- The Washington Times - Sunday, February 22, 2009

Lent, the period of fasting and abstinence begins Wednesday, so I thought I’d see what the new trends are out there on this ancient church season.

I found two books on the “Daniel fast,” a vegetarian diet requested by the biblical character Daniel in the sixth century B.C. when he was a Jewish teenager growing up in Nebuchadnezzar’s pagan court. He and his three fellow exiles in Babylon, unhappy with the non-kosher cuisine first offered them, managed to talk their way into a healthier diet after a 10-day experiment eating solely vegetables and water.

Daniel went on to become the equivalent of a prime minister, but he continued to fast. His encounters with archangels have encouraged believers that prayer combined with fasting moves the hands of God. That is the idea behind the best-known work on the topic, British-born scholar Derek Prince’s 1973 book, “Changing History Through Prayer and Fasting.”

In addition, there are cookbooks for fasting.

“The Daniel’s Fast Cookbook,” written by mother-daughter team Lynda Anderson and Grace Bass, came into being after Grace, the daughter, underwent a 21-day, water-only fast in the mid-1990s while begging God to save her marriage.

Her husband, Patrick, became a born-again Christian within a month. She also lost 50 pounds. The couple now live in Tempe, Ariz., where he pastors a nondenominational church.

“It’s a very powerful tool,” she says of fasting. “There is no more powerful catalyst into a deeper walk with God.”

Aided by her mother, a gourmet cook, Grace began to develop recipes — using only whole grains, water, vegetables and fruits — for people, such as diabetics, who want to go on multiday fasts but cannot subsist on merely water.
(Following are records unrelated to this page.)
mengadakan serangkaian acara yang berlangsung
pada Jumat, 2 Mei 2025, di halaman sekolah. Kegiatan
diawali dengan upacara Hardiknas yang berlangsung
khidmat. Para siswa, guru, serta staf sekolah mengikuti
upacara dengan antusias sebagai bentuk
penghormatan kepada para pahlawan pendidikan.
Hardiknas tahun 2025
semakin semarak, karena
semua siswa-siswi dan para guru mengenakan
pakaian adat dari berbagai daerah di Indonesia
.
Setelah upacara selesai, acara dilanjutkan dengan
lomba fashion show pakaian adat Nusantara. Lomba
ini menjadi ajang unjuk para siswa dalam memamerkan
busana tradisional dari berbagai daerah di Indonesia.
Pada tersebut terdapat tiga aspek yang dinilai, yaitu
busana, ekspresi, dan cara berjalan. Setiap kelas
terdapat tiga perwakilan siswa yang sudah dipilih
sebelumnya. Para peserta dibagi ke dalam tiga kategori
Others had families who rebelled at nonstop vegetarian fare in place of their prepackaged pizzas.

Still others could not figure out how to cook enough meals for such a project.
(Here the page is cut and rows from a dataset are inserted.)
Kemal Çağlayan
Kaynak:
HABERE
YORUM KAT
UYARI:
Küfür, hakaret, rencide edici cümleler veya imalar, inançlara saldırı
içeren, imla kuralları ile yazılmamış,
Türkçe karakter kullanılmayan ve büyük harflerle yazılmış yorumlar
“Many people were quitting their commitment to the fast,” she said. “I really had a burden to help them.”

In her research, she looked everywhere for resources but found little. Some of the vegan books she located used fermented products such as vinegar and wine. Daniel abstained from wine, and she decided to avoid anything with yeast.

There is a huge counterculture of Christians interested in fasting. There are the lions of the discipline, such as the late Campus Crusade founder Bill Bright, who started yearly 40-day juice-only fasts in 1994 to pray for worldwide revival.
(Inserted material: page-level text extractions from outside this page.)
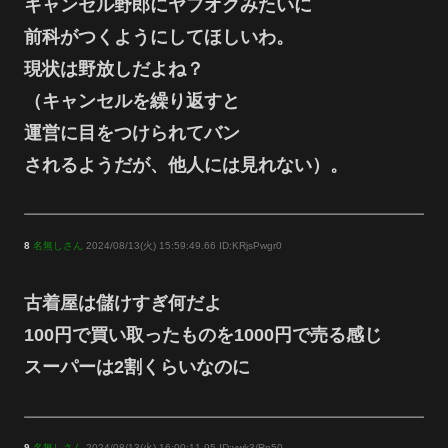
キャンセル野郎にヤフオクみたいに
前科がつくようにしてほしいわ。
現状は野放しだよね？
（キャンセルを繰り返すと
運営に目をつけられてバン
されるようだが、他人には見れない）。
8
名無しさん
2024/08/13(火) 15:59:49.66 ID:KRjsPwgr0
古着屋は儲けすぎ何だよ
100円で買い取ったものを1000円で売る感じ
スーパーは2割くらいなのに
9
名無しさん
2024/08/13(火) 16:00:11.95 ID:ywk3/Rn50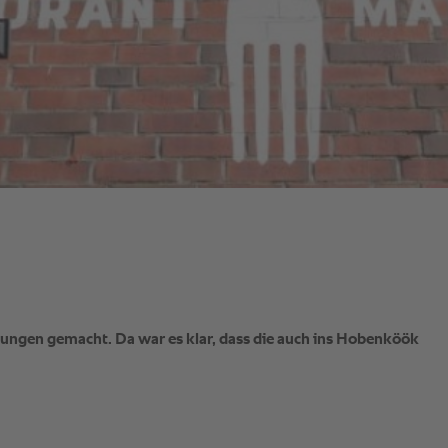
ngen gemacht. Da war es klar, dass die auch ins Hobenköök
He was so enthused about the practice, he recommended every pastor, seminarian or youth leader do at least one 40-day fast at some point in their lives.

“I wasn’t even hungry for the 40 days,” he told an Assembly of God publication in 2001.

And there’s Jentezen Franklin, a Gainesville, Ga., pastor who leads his church in a 21-day “corporate fast” every January. His Web site lists “types of fasts,” “fasting contract,” “fasting blog,” “fasting basics” and “fasting resources.”

Then there are the cowards of the discipline, such as yours truly — I have hated every moment of any fast I’ve taken part in. So, Grace Bass’ approach is to provide a type of fast that is attainable for the faint of heart.

“If you humble yourself, pray and seek God with all your heart,” she told me, “He will respond.”